Upcoming Copyright Office Event on 2/17/2021 to Honor RBG

This should be well worth attending. Sadly, I will miss the live stream, but I look forward to the YouTube event.

From the Copyright Office’s blog post:

“To celebrate Justice Ginsburg’s impact on copyright, join the Copyright Office on February 17 from 1:00 to 2:30 p.m. eastern time for “Copyright Office Presents: The Enduring Legacy of Justice Ruth Bader Ginsburg.” This virtual event will feature a conversation between Paul Goldstein of Stanford Law School and Jane Ginsburg of Columbia Law School on Justice Ginsburg’s jurisprudence. Cohen, West, and Wang will also discuss how Justice Ginsburg inspired their own copyright-protected works. While the advanced registration to attend the Zoom event has closed, the Copyright Office will also live stream the event on its YouTube Channel. No registration is required to view the live stream. If you miss the event, the video will later be available on the Office’s YouTube Channel.”

A Touch of the Public Domain

On 1 January 2021, the works that were published and protected by copyright in 1925 entered the public domain. These works are now free for the public to use as the public wishes to use them.

The US Copyright Office’s blog says, “The critical role of the public domain in human culture is easily illustrated by the fact that so many new works are based on public domain works, such as the works of William Shakespeare, Jane Austen, Bram Stoker, Louisa May Alcott, the Brontë sisters, and Sir Arthur Conan Doyle.”

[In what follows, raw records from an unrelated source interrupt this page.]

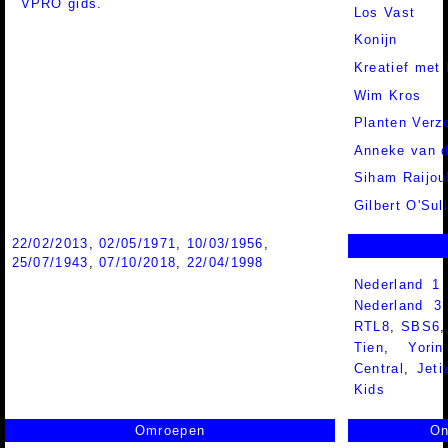
VPRO gids.
Los Vast
Konijn
Kreatief met
Wim Kros
Planten Verz
Anneke van 
Siham Raijou
Gilbert O'Sul
22/02/2013
,
02/05/1971
,
10/03/1956
,
25/07/1943
,
07/10/2018
,
22/04/1998
Nederland 1
Nederland 
RTL8
,
SBS6
Tien
,
Yorin
Central
,
Jeti
Kids
Omroepen
On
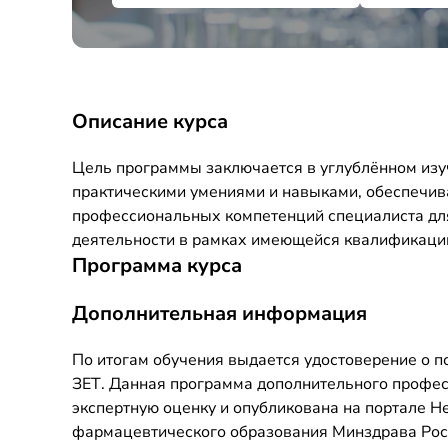
Описание курса
Цель программы заключается в углублённом изу
практическими умениями и навыками, обеспечи
профессиональных компетенций специалиста дл
деятельности в рамках имеющейся квалификаци
Программа курса
Дополнительная информация
По итогам обучения выдается удостоверение о 
ЗЕТ. Данная программа дополнительного профе
экспертную оценку и опубликована на портале 
фармацевтического образования Минздрава Росси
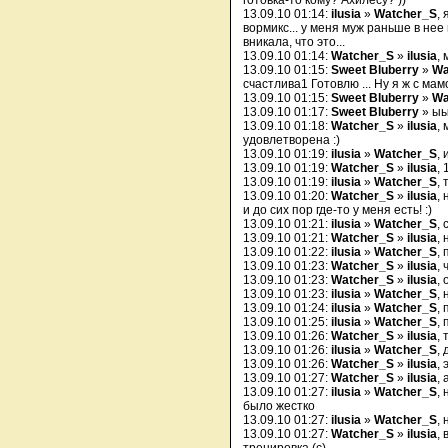
готовка-то кому? Ахилесу? ))
13.09.10 01:14:
ilusia
»
Watcher_S
,
вормикс... у меня муж раньше в нее 
вникала, что это...
13.09.10 01:14:
Watcher_S
»
ilusia
,
13.09.10 01:15:
Sweet Bluberry
»
Wa
счастлива1 Готовлю ... Ну я ж с мам
13.09.10 01:15:
Sweet Bluberry
»
Wa
13.09.10 01:17:
Sweet Bluberry
» ы
13.09.10 01:18:
Watcher_S
»
ilusia
,
удовлетворена :)
13.09.10 01:19:
ilusia
»
Watcher_S
, 
13.09.10 01:19:
Watcher_S
»
ilusia
,
13.09.10 01:19:
ilusia
»
Watcher_S
,
13.09.10 01:20:
Watcher_S
»
ilusia
,
и до сих пор где-то у меня есть! :)
13.09.10 01:21:
ilusia
»
Watcher_S
, 
13.09.10 01:21:
Watcher_S
»
ilusia
, 
13.09.10 01:22:
ilusia
»
Watcher_S
, 
13.09.10 01:23:
Watcher_S
»
ilusia
, 
13.09.10 01:23:
Watcher_S
»
ilusia
,
13.09.10 01:23:
ilusia
»
Watcher_S
, 
13.09.10 01:24:
ilusia
»
Watcher_S
,
13.09.10 01:25:
ilusia
»
Watcher_S
,
13.09.10 01:26:
Watcher_S
»
ilusia
,
13.09.10 01:26:
ilusia
»
Watcher_S
, 
13.09.10 01:26:
Watcher_S
»
ilusia
,
13.09.10 01:27:
Watcher_S
»
ilusia
,
13.09.10 01:27:
ilusia
»
Watcher_S
,
было жестко
13.09.10 01:27:
ilusia
»
Watcher_S
,
13.09.10 01:27:
Watcher_S
»
ilusia
,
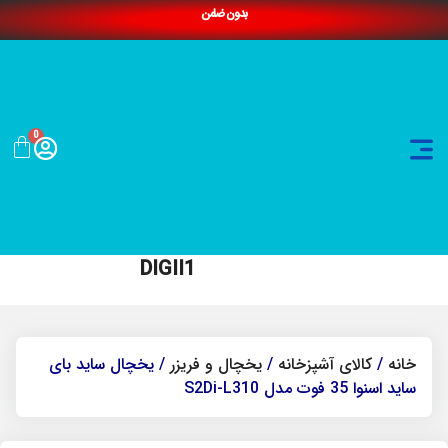
بدون ضامن
0
DIGII1
خانه
/
کالای آشپزخانه
/
یخچال و فریزر
/ یخچال ساید بای
ساید اسنوا 35 فوت مدل S2Di-L310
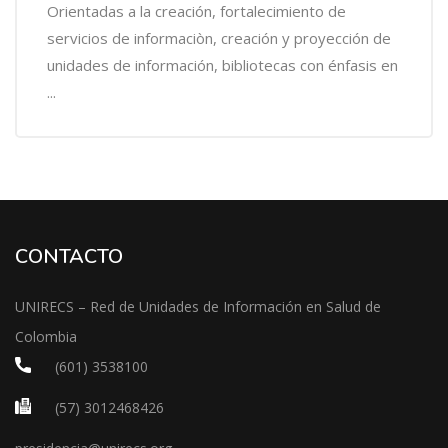
Orientadas a la creación, fortalecimiento de
servicios de informaciòn, creación y proyección de
unidades de información, bibliotecas con énfasis en
...
CONTACTO
UNIRECS – Red de Unidades de Información en Salud de
Colombia
(601) 3538100
(57) 3012468426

Copyright is about protecting not an idea (we are not, after all, the Thought Police), but the EXPRESSION of an idea. For example, there are piles of ways for star-crossed lovers to get themselves into trouble; “Romeo and Juliet” expresses one way; “West Side Story” expresses another way. The idea … star-crossed lovers … is the same, but Romeo never sang “Maria … I just met a girl named Maria …” and Maria never told her man “Deny thy father and refuse thy name!” The two expressions of the star-crossed lovers theme are very different.

The public domain Shakespeare work inspires the musical. The musical is protected by copyright to the extent that the work is actually original expression of its authors and not taken from Shakespeare.

Oh, The Places You Shouldn’t Boldly Go!

Dr. Seuss sued Star Trek because Dr. Seuss wrote a book entitled “Oh, The Places You’ll Go!” It’s a popular graduation gift. Star Trek did what they called a “parody” of that book, calling it “Oh, The Places You’ll Boldly Go!” and using Star Trek characters in a Seuss-like literary environment. The drawings evoke Seuss; the text evokes Seuss; certainly the title evokes Seuss. The Spock character’s pointed ears and the uniforms evoke Star Trek.

The US District Court where the trial was held found in favor of Star Trek; the parody was indeed a parody. However, it seems the 9th Circuit, which is the intermediate court between the District Courts and SCOTUS in several western states, disagrees. They held, on review of the evidence, that “Boldly” is not transformative enough for a parody and thus it is infringement, not “fair use.”

I’ve said many times that fair use is the murkiest of all murky areas of law. When is it ok to use others’ work in your own? Well, you can license the use of the original work; getting permission to use the original is the clearest path through the fair-use jungle. Or you can roll the dice and hope the courts agree with you. That’s not always the best option.

To determine fair use, the court weighs four factors, each on a sliding scale:

The purpose and character of the use, including whether it is of a commercial nature or for nonprofit educational purposes

Here, the work is of a commercial nature, definitely written for profit. That leans AWAY from fair use.

The nature of the copyrighted work

Is it fiction or fact? Facts can’t be protected by copyright, fiction is highly protectable. Clearly, this is a work of fiction. That the original work is highly protectable leans AWAY from fair use.

The amount of the portion used in relation to the copyrighted work as a whole

Well, Star Trek clearly did a take-off on the title, and it clearly did a take-off on Theodor Seuss Geisel’s writing and drawing styles. This new work invokes the original. The actual text is not the same, but the tone and feel sure are. That one also leans away from fair use.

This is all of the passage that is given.